Thirty-four of the 74 fetuses showed an abnormal 3VT view that could be classified into one of the groups. We classified the lesions according to the most evident abnormal finding during the examination. Gestational age ranged from 17 to 39 (mean, 30) weeks. Abnormal vessel size was found in 20 of the 74 fetuses, abnormal vessel alignment was found in two fetuses, and abnormal vessel arrangement in three fetuses. Two vessels instead of three were found in five fetuses and four vessels were found in two fetuses. Abnormal visualization of the trachea, between the pulmonary artery and the transverse arch, occurred in one fetus with isolated right aortic arch. We found reversed flow in the transverse aortic arch in three fetuses with aortic atresia and in two fetuses with severe coarctation of the aorta. Reversed flow in the pulmonary trunk was seen in a fetus with pulmonary atresia and double outlet right ventricle. Turbulent flow was found in two fetuses with outflow tract stenosis.

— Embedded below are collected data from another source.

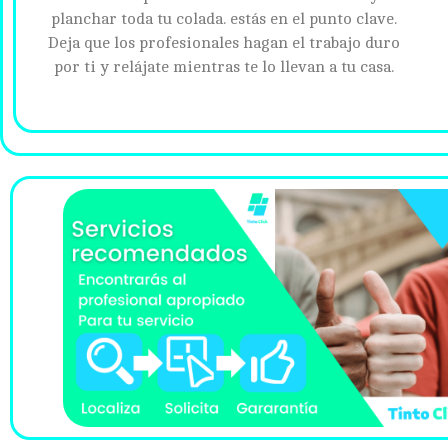
planchar toda tu colada. estás en el punto clave.
Deja que los profesionales hagan el trabajo duro
por ti y relájate mientras te lo llevan a tu casa.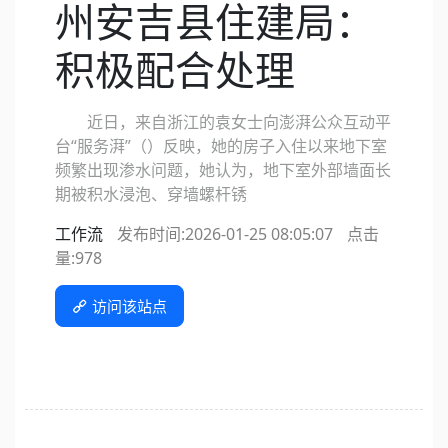
州安吉县住建局：
积极配合处理
近日，来自浙江的袁女士向澎湃公众互动平
台“服务湃”（）反映，她的房子入住以来地下室
频繁出现渗水问题，她认为，地下室外部墙面长
期被积水浸泡、穿墙螺杆锈
工作流
发布时间:2026-01-25 08:05:07
点击
量:
978
访问该站点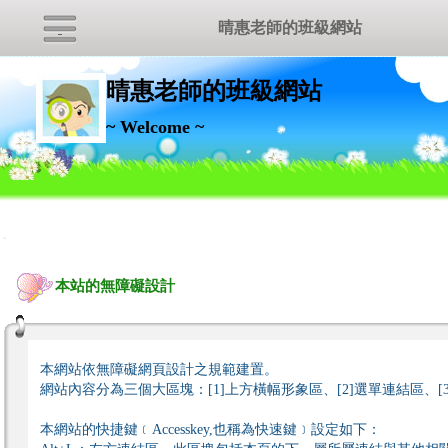
晴惠老師的班級網站
晴惠老師的班級網站
~ Welcome ~
:::
本站的無障礙設計
本網站依無障礙網頁設計之規範建置。
網站內容分為三個大區塊：[1]上方橫幅形象區、[2]選單連結區、[
本網站的快捷鍵﹝Accesskey,也稱為快速鍵﹞設定如下：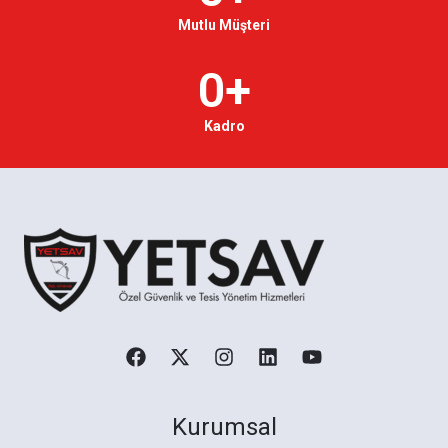
Mutlu Müşteri
0
+
Kadro
Kurumsal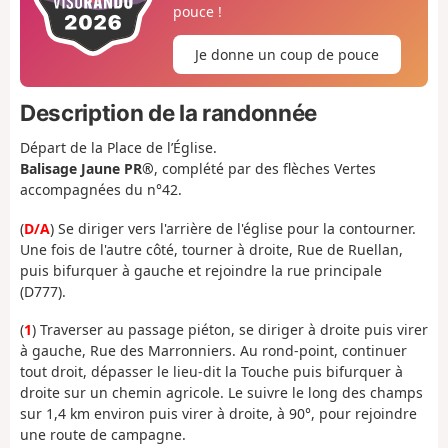
pouce !
Je donne un coup de pouce
Description de la randonnée
Départ de la Place de l’Église.
Balisage Jaune PR®
, complété par des flèches Vertes
accompagnées du n°42.
(
D/A
) Se diriger vers l'arrière de l'église pour la contourner.
Une fois de l'autre côté, tourner à droite, Rue de Ruellan,
puis bifurquer à gauche et rejoindre la rue principale
(D777).
(
1
) Traverser au passage piéton, se diriger à droite puis virer
à gauche, Rue des Marronniers. Au rond-point, continuer
tout droit, dépasser le lieu-dit la Touche puis bifurquer à
droite sur un chemin agricole. Le suivre le long des champs
sur 1,4 km environ puis virer à droite, à 90°, pour rejoindre
une route de campagne.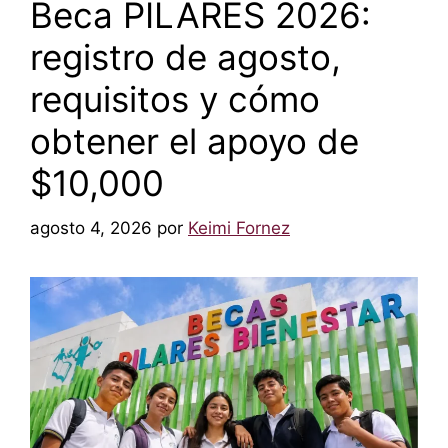
Beca PILARES 2026:
registro de agosto,
requisitos y cómo
obtener el apoyo de
$10,000
agosto 4, 2026
por
Keimi Fornez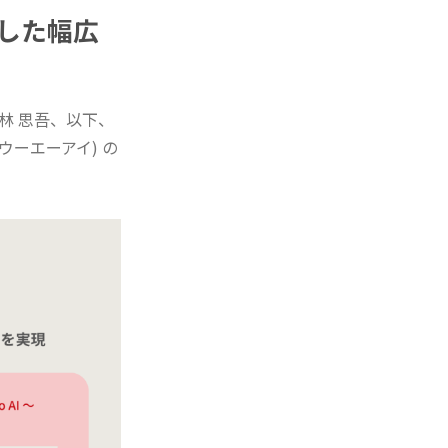
とにした幅広
林 思吾、以下、
ウーエーアイ) の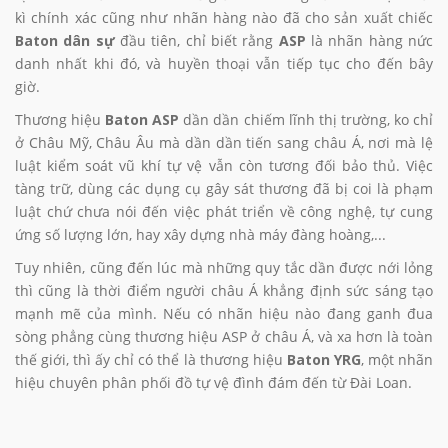
kì chính xác cũng như nhãn hàng nào đã cho sản xuất chiếc
Baton dân sự
đầu tiên, chỉ biết rằng
ASP
là nhãn hàng nức
danh nhất khi đó, và huyền thoại vẫn tiếp tục cho đến bây
giờ.
Thương hiệu
Baton ASP
dần dần chiếm lĩnh thị trường, ko chỉ
ở Châu Mỹ, Châu Âu mà dần dần tiến sang châu Á, nơi mà lệ
luật kiểm soát vũ khí tự vệ vẫn còn tương đối bảo thủ. Việc
tàng trữ, dùng các dụng cụ gây sát thương đã bị coi là phạm
luật chứ chưa nói đến việc phát triển về công nghệ, tự cung
ứng số lượng lớn, hay xây dựng nhà máy đàng hoàng,...
Tuy nhiên, cũng đến lúc mà những quy tắc dần được nới lỏng
thì cũng là thời điểm người châu Á khẳng định sức sáng tạo
mạnh mẽ của mình. Nếu có nhãn hiệu nào đang ganh đua
sòng phẳng cùng thương hiệu ASP ở châu Á, và xa hơn là toàn
thế giới, thì ấy chỉ có thể là thương hiệu
Baton YRG
, một nhãn
hiệu chuyên phân phối đồ tự vệ đình đám đến từ Đài Loan.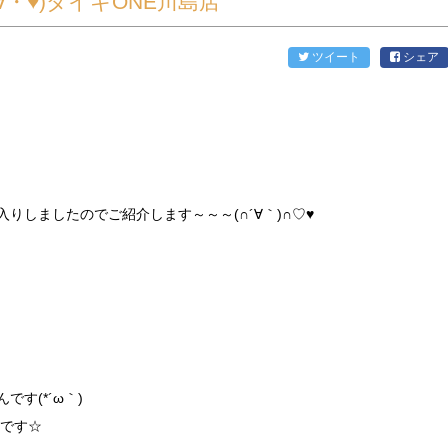
∀・♥)ダイキONE川島店
ツイート
シェア
りしましたのでご紹介します～～～(∩´∀｀)∩♡♥
す(*´ω｀)
犬です☆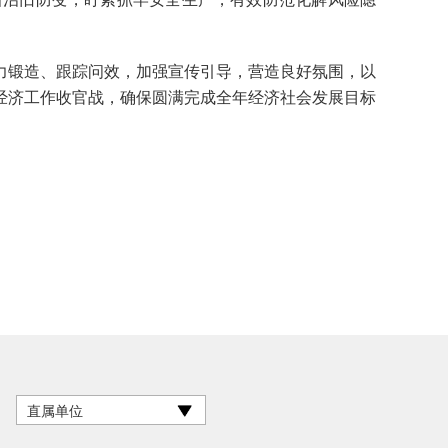
锻造、跟踪问效，加强宣传引导，营造良好氛围，以
经济工作收官战，确保圆满完成全年经济社会发展目标
直属单位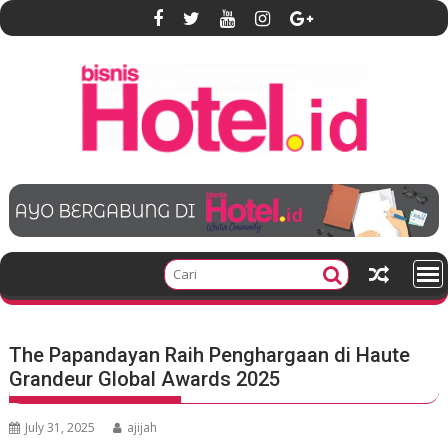
S
k
i
p
t
o
c
o
n
t
e
n
t
The Papandayan Raih Penghargaan di Haute
Grandeur Global Awards 2025
July 31, 2025
ajijah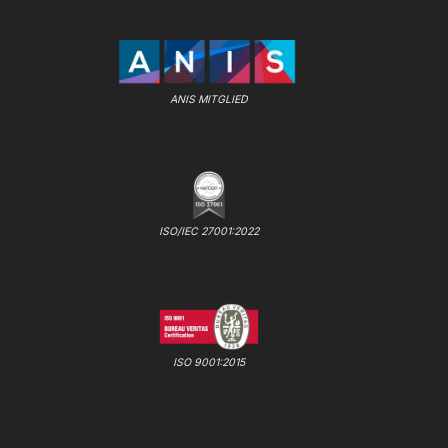
ANIS MITGLIED
ISO/IEC 27001:2022
ISO 9001:2015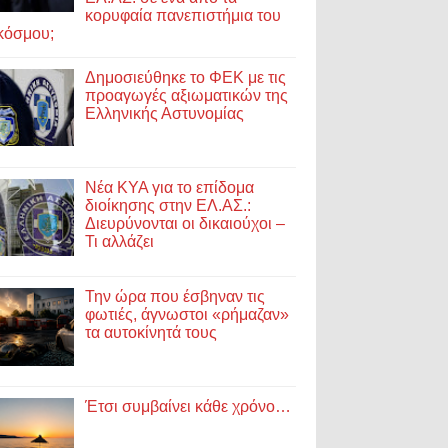
κορυφαία πανεπιστήμια του
κόσμου;
Δημοσιεύθηκε το ΦΕΚ με τις
προαγωγές αξιωματικών της
Ελληνικής Αστυνομίας
Νέα ΚΥΑ για το επίδομα
διοίκησης στην ΕΛ.ΑΣ.:
Διευρύνονται οι δικαιούχοι –
Τι αλλάζει
Την ώρα που έσβηναν τις
φωτιές, άγνωστοι «ρήμαζαν»
τα αυτοκίνητά τους
Έτσι συμβαίνει κάθε χρόνο…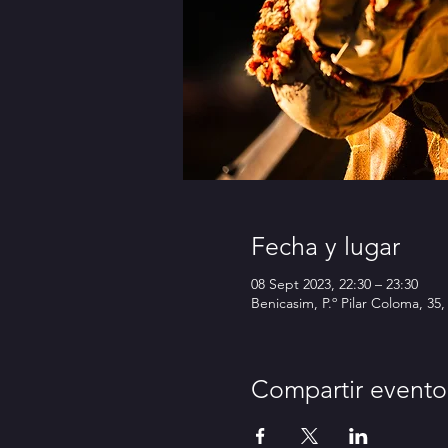
Fecha y lugar
08 Sept 2023, 22:30 – 23:30
Benicasim, P.º Pilar Coloma, 35
Compartir evento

Our study, descriptive in nature, demonstrates that the 3VT view is a reliable method with which to determine abnormalities in the upper mediastinum. It proved to be efficient in identifying an important group of critical heart defects involving the outflow tracts and the aortic arch. It also provided important clues to the diagnosis of minor anomalies considered as markers of other CHD. We believe that use of the 3VT view should become routine in screening for CHD.
分析产前诊断为先天性心脏病(CHD)的胎儿在三血管和气管(3VT)视图中所见的异常情况,特别是涉及上纵隔的缺陷,包括流出道和/或动脉。
本研究最初纳入了74例单胎妊娠且产前诊断为结构性心脏缺陷的胎儿。我们选择了那些在3VT视图中可见异常的胎儿,并将其分为几组:在上纵隔检测到的异常(血管大小、排列、布局和数量异常)、横位主动脉弓相对于气管的位置异常,以及使用彩色多普勒检测到的动脉血管功能异常(反向血流和湍流)。检测到的异常在出生后由儿科心脏病专家、超声心动图和/或尸检证实。
74例胎儿中有34例显示3VT视图异常,可分为其中一组。我们根据检查期间最明显的异常发现对病变进行分类。孕周范围为17至39(平均30)周。74例胎儿中有20例发现血管大小异常,2例胎儿发现血管排列异常,3例胎儿发现血管布局异常。5例胎儿发现两根血管而非三根血管,2例胎儿发现四根血管。在1例孤立性右位主动脉弓胎儿中,肺动脉和横位主动脉弓之间的气管可视化异常。在3例主动脉闭锁胎儿和2例严重主动脉缩窄胎儿的横位主动脉弓中发现反向血流。在1例肺动脉闭锁和右心室双出口胎儿的肺动脉主干中发现反向血流。在2例流出道狭窄胎儿中发现湍流。
我们的研究本质上是描述性的,表明3VT视图是确定上纵隔异常的可靠方法。它被证明在识别涉及流出道和主动脉弓的一组重要的严重心脏缺陷方面是有效的。它还为诊断被视为其他CHD标志物的轻微异常提供了重要线索。我们认为,3VT视图的使用应成为CHD筛查的常规操作。